The group criticised a recent television interview by Nasir el Rufai, the governor of Kaduna State, in which he seemed to blame the people of southern Kaduna for the killings when he stated, “they organise these killings and then, their leaders are invited by the governor, they wine and dine and they are given brown envelopes.” He went on to accuse the Christian community’s leaders of raising “a spectre of genocide … so they can get donations and money into their bank accounts from abroad.” Governor El Rufai added that his administration is “compiling evidence” to arrest them.
In a response to the governor’s controversial interview, which has been widely condemned, the Nigerian Bar Association (NBA) withdrew his invitation to be keynote speaker its 60th Annual General Conference in August.
In the meantime, the slaughter of Christians in southern Kaduna is continuing under an ongoing 24-hour regional curfew, which limits the movement of citizens but has failed to control the violent rampage of the heavily armed Fulani militants. The deployment of special military forces in the state has also done little to curb the violence and witnesses have reported that military and security personnel stood idly by during multiple night time attacks in early August that saw at least 33 Christians killed.
A Nigerian church leader told Barnabas after the massacre of 32 believers, including 21 guests at a wedding, in a two-day Fulani militant attack on 19 July, “it is as if the lives of Christians no longer matter”.
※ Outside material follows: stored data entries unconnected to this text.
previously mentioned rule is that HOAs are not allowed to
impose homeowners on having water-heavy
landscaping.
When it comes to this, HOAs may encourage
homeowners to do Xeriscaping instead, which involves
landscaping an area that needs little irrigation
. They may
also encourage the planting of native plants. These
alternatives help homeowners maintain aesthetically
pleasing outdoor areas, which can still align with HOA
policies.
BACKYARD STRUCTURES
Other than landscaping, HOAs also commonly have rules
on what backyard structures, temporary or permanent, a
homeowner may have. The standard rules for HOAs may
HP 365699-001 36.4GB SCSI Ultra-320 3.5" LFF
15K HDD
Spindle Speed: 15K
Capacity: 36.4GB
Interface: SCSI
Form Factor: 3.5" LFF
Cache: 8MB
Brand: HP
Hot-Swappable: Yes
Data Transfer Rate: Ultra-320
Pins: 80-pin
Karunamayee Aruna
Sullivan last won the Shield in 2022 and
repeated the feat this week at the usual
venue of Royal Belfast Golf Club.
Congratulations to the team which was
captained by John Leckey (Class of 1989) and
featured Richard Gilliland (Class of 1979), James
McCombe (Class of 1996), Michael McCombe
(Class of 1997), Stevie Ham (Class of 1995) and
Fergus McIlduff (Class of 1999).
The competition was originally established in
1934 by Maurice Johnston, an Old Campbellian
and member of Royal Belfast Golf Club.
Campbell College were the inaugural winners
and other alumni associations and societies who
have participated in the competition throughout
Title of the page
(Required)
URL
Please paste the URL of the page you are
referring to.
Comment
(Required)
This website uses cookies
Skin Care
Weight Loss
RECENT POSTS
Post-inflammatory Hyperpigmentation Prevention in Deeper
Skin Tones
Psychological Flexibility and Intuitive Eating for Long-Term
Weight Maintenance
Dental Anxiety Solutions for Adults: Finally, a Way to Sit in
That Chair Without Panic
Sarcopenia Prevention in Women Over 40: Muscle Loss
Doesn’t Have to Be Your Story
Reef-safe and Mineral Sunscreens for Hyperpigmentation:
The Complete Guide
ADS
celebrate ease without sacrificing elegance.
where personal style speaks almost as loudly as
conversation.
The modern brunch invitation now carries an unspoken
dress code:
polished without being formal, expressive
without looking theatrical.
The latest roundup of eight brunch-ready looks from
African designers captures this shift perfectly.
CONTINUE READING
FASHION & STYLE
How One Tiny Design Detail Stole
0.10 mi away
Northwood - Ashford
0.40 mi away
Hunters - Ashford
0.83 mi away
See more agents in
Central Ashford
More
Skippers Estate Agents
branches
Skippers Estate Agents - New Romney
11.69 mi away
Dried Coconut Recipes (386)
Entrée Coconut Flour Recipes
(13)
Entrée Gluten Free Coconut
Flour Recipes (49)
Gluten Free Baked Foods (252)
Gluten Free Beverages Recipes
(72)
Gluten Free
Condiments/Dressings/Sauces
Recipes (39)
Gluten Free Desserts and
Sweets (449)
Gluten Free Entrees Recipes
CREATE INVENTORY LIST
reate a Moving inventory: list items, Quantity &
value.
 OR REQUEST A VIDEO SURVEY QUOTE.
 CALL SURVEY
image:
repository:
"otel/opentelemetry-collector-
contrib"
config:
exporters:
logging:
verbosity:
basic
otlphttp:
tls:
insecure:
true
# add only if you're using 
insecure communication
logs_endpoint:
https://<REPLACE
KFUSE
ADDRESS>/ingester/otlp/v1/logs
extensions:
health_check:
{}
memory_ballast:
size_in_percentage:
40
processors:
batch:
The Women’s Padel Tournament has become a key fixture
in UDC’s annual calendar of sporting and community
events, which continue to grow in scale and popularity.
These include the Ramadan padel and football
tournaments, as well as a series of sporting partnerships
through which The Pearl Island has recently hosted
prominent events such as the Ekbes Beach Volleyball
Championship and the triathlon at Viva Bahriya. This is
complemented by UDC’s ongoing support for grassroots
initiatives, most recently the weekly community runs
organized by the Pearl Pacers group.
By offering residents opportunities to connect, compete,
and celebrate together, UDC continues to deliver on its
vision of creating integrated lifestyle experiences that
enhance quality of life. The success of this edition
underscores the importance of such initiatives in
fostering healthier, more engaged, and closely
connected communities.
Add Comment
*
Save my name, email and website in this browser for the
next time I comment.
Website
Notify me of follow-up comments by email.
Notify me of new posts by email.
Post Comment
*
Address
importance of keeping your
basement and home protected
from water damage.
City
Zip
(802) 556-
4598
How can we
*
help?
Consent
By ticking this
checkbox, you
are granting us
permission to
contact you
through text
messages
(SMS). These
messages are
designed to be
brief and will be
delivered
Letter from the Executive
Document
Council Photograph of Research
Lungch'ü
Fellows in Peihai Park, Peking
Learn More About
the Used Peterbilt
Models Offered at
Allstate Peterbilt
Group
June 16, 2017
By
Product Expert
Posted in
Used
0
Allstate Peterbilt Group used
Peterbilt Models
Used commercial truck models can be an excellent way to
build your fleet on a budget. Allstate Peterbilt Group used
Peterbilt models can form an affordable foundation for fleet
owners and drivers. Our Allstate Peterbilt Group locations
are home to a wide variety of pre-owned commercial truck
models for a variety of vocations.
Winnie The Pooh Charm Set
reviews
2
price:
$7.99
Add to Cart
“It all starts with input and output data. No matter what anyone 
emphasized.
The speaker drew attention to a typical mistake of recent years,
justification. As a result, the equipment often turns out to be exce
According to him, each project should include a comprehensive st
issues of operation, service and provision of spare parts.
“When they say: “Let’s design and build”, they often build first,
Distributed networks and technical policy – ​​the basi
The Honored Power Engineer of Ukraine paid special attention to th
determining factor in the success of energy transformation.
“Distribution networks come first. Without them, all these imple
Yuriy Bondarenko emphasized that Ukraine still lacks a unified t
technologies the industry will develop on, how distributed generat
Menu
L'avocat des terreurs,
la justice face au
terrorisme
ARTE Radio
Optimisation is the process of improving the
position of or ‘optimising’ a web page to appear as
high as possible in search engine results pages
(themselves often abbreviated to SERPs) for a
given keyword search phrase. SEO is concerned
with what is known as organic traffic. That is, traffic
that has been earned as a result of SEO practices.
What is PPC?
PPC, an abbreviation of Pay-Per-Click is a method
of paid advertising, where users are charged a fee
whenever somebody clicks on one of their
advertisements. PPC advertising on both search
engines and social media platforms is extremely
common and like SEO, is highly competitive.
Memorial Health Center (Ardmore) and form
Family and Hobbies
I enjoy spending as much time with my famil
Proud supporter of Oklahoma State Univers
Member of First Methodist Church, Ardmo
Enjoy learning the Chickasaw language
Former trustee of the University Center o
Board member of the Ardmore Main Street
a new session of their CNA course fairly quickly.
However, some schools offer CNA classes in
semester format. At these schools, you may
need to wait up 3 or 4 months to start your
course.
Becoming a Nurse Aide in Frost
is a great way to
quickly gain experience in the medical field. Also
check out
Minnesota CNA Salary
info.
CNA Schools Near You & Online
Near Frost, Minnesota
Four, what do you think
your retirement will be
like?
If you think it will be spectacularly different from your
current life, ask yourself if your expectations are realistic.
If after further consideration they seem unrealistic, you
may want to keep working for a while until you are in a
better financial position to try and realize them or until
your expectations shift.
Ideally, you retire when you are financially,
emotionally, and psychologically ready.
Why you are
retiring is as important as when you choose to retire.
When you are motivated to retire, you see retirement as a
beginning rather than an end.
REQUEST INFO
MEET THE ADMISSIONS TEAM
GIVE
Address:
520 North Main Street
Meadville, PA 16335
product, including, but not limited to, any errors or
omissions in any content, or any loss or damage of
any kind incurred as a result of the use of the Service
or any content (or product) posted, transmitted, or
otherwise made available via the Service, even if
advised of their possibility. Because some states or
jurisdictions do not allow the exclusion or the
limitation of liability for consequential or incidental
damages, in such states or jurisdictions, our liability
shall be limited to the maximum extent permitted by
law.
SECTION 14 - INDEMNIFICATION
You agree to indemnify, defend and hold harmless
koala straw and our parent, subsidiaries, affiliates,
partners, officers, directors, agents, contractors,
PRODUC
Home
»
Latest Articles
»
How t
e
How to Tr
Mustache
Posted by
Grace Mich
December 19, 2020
In early August, the Southern Kaduna People’s Union (SOKAPU) sent a letter to the International Criminal Court (ICC) in the Hague asking for it to act now against the “pernicious genocide” in northern Nigeria. The Nigerian Christian leaders’ statement also highlighted that around 50,000 Christians have been displaced from rural communities by the violence. The letter appealed to the international community and “men and women of conscience all over the world” to come to the aid of Christians facing “what looks like a government sponsored genocide” in southern Kaduna State.